** EXERCISE **
Beginning with the line containing "information. Det du" and ending with the line containing "Beschreibung", write out each line of the records below exactly; pictures and lines outside that range are left out.

══ SUPPLIED MATERIAL ══

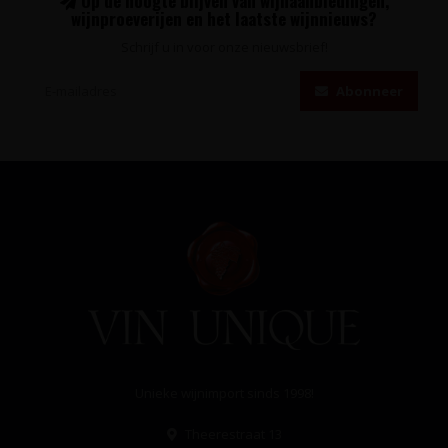
Op de hoogte blijven van wijnaanbiedingen,
wijnproeverijen en het laatste wijnnieuws?
Schrijf u in voor onze nieuwsbrief!
Abonneer
Unieke wijnimport sinds 1998!
Theerestraat 13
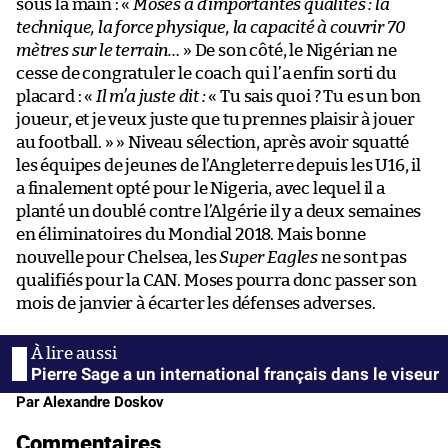
sous la main : «
Moses a d’importantes qualités : la
technique, la force physique, la capacité à couvrir 70
mètres sur le terrain…
» De son côté, le Nigérian ne
cesse de congratuler le coach qui l’a enfin sorti du
placard : «
Il m’a juste dit :
« Tu sais quoi ? Tu es un bon
joueur, et je veux juste que tu prennes plaisir à jouer
au football. » » Niveau sélection, après avoir squatté
les équipes de jeunes de l’Angleterre depuis les U16, il
a finalement opté pour le Nigeria, avec lequel il a
planté un doublé contre l’Algérie il y a deux semaines
en éliminatoires du Mondial 2018. Mais bonne
nouvelle pour Chelsea, les
Super Eagles
ne sont pas
qualifiés pour la CAN. Moses pourra donc passer son
mois de janvier à écarter les défenses adverses.
Pierre Sage a un international français dans le viseur
Par Alexandre Doskov
Commentaires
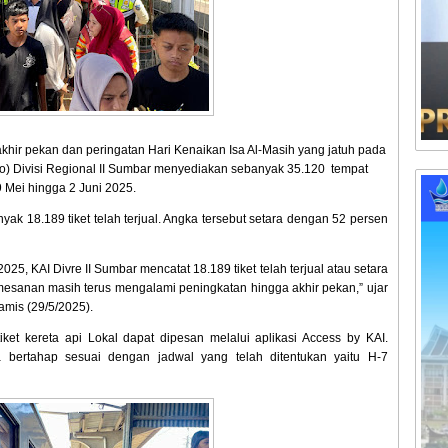
hir pekan dan peringatan Hari Kenaikan Isa Al-Masih yang jatuh pada
ro) Divisi Regional II Sumbar menyediakan sebanyak 35.120 tempat
9 Mei hingga 2 Juni 2025.
ak 18.189 tiket telah terjual. Angka tersebut setara dengan 52 persen
5, KAI Divre II Sumbar mencatat 18.189 tiket telah terjual atau setara
esanan masih terus mengalami peningkatan hingga akhir pekan,” ujar
mis (29/5/2025).
et kereta api Lokal dapat dipesan melalui aplikasi Access by KAI.
ra bertahap sesuai dengan jadwal yang telah ditentukan yaitu H-7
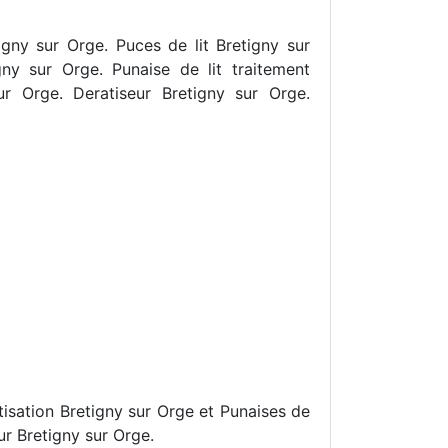
igny sur Orge. Puces de lit Bretigny sur
gny sur Orge. Punaise de lit traitement
ur Orge. Deratiseur Bretigny sur Orge.
tisation Bretigny sur Orge et Punaises de
sur Bretigny sur Orge.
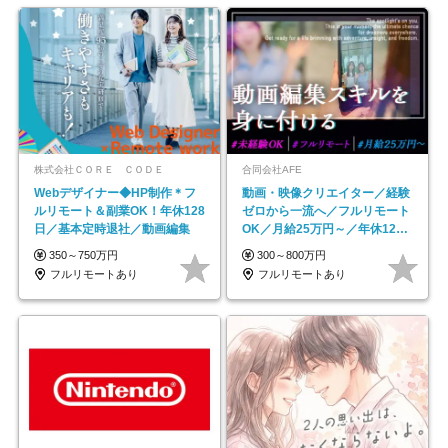
株式会社ＣＯＲＥ ＣＯＤＥ
合同会社AFE
Webデザイナー◆HP制作＊フ
動画・映像クリエイター／経験
ルリモート＆副業OK！年休128
ゼロから一流へ／フルリモート
日／基本定時退社／動画編集
OK／月給25万円～／年休125
日以上
350～750万円
300～800万円
フルリモートあり
フルリモートあり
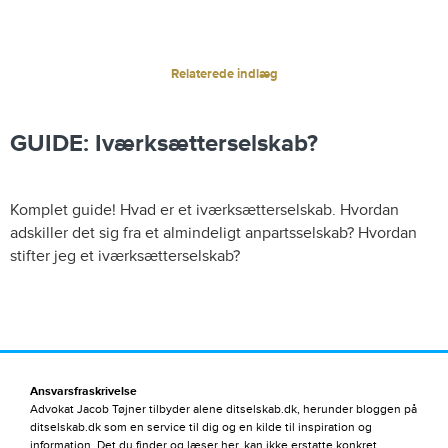
Relaterede indlæg
GUIDE: Iværksætterselskab?
Komplet guide! Hvad er et iværksætterselskab. Hvordan
adskiller det sig fra et almindeligt anpartsselskab? Hvordan
stifter jeg et iværksætterselskab?
Ansvarsfraskrivelse
Advokat Jacob Tøjner tilbyder alene ditselskab.dk, herunder bloggen på
ditselskab.dk som en service til dig og en kilde til inspiration og
information. Det du finder og læser her, kan ikke erstatte konkret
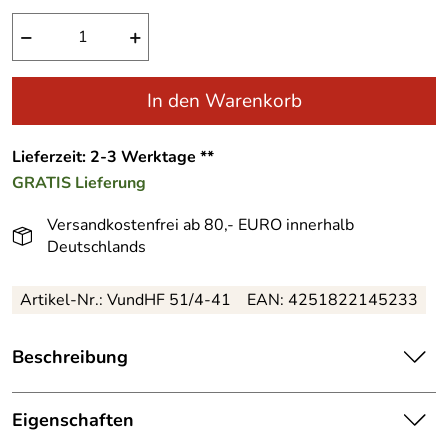
−
+
In den Warenkorb
Lieferzeit: 2-3 Werktage **
GRATIS
Lieferung
Versandkostenfrei ab 80,- EURO innerhalb
Deutschlands
Artikel-Nr.: VundHF 51/4-41
EAN: 4251822145233
Beschreibung
Rustikale, detailreiche Miniatur Gespanne mit Pferden &
Ochsen – Leiterwagen und Tafelwagen – BxHxT ca. 9 x
Eigenschaften
3,5 x 4 cm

═══

** WRITTEN SOLUTION **
information. Det du finder og læser her, kan ikke erstatte konkret
−
+
In den Warenkorb
Lieferzeit: 2-3 Werktage **
GRATIS
Lieferung
Versandkostenfrei ab 80,- EURO innerhalb
Deutschlands
Artikel-Nr.: VundHF 51/4-41
EAN: 4251822145233
Beschreibung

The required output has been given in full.